A Situation That Compounded Quietly for Two Years

Randall Guzman is 60 years old, a warehouse supervisor for a regional logistics company, and a single father raising a 13-year-old son. He has worked for the same employer for eleven years. By most measures, he describes himself as someone who has “always managed.” What he means is that he has never asked for help.

The first blow came in March 2023. Randall noticed two credit card accounts on his report — accounts he had never opened. Someone had used his Social Security number to open lines of credit totaling roughly $11,400 at two retailers and one travel card issuer. He filed an FTC identity theft report immediately, but the damage to his credit was already done. His score fell from 681 to 519 within 60 days.

KEY TAKEAWAY
Identity theft can drop a credit score by 100+ points almost overnight. For Randall, that 162-point drop closed off the low-interest personal loan he had planned to use to replace his car — and later made a prescription financing plan unavailable to him.

“I was embarrassed to tell anyone,” Randall told me, stirring his coffee without drinking it. “I know people who’ve talked about money problems like it’s nothing. I’m not that person. I just kept thinking I’d fix it quietly.”

He spent about eight months disputing the fraudulent accounts. Two were eventually removed. One charge — $2,200 at a travel card issuer — remained on his report while an investigation dragged on. As of April 2026, that dispute is still unresolved.

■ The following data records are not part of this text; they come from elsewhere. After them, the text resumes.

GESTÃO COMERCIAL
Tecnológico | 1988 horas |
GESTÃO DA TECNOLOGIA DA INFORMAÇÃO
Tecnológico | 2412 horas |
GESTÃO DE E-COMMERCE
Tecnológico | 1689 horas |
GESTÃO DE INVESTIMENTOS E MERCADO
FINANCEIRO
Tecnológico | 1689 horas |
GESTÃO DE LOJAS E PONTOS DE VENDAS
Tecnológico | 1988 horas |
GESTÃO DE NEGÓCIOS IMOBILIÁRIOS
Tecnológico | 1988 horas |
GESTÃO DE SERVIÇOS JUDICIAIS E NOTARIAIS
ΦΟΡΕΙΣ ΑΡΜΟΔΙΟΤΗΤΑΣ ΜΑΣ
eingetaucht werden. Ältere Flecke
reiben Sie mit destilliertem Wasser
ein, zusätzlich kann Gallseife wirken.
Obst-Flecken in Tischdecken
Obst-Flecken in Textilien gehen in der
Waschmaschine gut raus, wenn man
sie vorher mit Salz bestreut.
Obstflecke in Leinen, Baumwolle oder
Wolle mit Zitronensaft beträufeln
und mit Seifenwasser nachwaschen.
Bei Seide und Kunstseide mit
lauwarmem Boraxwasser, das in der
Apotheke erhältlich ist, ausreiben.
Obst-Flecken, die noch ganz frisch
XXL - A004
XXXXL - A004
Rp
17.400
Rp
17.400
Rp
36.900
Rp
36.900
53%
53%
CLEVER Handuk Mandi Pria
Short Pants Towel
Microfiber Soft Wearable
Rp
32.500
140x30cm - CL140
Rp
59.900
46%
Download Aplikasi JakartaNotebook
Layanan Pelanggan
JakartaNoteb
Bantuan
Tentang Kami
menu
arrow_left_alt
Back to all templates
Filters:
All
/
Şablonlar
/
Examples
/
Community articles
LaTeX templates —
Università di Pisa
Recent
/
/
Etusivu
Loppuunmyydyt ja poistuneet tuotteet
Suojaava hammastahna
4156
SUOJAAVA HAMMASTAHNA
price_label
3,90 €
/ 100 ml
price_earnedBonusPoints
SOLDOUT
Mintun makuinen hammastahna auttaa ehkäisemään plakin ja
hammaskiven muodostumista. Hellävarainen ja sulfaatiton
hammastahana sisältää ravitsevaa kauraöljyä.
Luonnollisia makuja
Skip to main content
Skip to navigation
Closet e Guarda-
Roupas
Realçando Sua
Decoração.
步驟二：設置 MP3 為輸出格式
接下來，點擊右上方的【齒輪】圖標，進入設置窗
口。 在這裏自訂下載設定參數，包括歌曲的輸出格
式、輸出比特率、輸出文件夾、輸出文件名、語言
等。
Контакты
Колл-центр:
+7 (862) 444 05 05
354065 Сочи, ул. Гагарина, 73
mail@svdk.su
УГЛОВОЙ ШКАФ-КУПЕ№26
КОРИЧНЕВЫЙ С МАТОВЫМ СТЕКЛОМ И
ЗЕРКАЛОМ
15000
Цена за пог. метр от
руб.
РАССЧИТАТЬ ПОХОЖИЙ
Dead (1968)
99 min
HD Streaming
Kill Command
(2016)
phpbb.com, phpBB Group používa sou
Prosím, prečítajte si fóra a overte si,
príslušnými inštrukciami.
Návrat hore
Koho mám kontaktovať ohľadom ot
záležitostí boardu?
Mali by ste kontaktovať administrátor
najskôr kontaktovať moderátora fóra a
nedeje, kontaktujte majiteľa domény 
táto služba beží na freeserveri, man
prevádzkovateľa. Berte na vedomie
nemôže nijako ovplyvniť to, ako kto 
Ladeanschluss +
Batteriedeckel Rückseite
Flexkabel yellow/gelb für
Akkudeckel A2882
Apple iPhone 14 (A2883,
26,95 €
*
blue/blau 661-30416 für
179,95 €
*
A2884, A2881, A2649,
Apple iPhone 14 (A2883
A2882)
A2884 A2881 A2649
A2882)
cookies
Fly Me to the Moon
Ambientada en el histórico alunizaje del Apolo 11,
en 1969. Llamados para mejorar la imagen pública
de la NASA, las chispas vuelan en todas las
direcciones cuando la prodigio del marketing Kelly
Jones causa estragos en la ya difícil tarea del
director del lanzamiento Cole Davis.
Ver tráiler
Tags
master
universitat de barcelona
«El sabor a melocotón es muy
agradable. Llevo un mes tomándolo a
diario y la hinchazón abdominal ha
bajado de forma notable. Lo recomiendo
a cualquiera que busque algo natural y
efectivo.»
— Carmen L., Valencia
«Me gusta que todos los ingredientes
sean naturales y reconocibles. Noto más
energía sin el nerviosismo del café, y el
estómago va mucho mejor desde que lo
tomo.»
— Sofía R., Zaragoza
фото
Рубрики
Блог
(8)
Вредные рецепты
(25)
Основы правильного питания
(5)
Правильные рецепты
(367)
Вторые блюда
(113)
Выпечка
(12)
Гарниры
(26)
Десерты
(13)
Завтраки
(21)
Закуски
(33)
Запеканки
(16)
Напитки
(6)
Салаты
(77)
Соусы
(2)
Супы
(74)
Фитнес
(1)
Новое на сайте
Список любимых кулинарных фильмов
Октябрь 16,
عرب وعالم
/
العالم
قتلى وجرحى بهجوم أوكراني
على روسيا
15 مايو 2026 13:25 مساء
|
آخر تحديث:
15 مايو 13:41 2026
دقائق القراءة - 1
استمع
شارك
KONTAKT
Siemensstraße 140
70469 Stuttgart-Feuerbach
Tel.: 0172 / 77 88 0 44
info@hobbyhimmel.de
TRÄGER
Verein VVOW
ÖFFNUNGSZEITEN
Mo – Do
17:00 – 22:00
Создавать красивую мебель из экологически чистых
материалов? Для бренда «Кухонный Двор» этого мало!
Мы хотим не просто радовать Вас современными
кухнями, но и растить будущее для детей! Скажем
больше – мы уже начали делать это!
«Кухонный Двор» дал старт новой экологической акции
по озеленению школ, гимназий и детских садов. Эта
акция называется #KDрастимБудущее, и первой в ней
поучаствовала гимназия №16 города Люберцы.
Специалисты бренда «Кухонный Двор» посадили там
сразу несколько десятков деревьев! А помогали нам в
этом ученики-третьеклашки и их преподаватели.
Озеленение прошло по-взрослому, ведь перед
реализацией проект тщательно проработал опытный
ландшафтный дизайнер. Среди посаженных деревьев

When the Insurance Switch Made Everything Worse

In January 2025, Randall’s employer switched health insurance carriers. The new plan technically covered him, but the formulary — the list of covered drugs — had changed significantly. His blood pressure medication and his metformin, which he takes to manage Type 2 diabetes, were both moved to a non-preferred tier.

$38
Monthly copay under old plan

$267
Monthly out-of-pocket after plan switch

$2,748
Additional annual cost in 2025

He tried skipping doses. He tried stretching a 30-day supply to 45 days. By April 2025, his doctor had noted his A1C was climbing. “My doctor asked me point blank if I was taking my medication,” Randall said. “I lied and said yes. I felt like an idiot.”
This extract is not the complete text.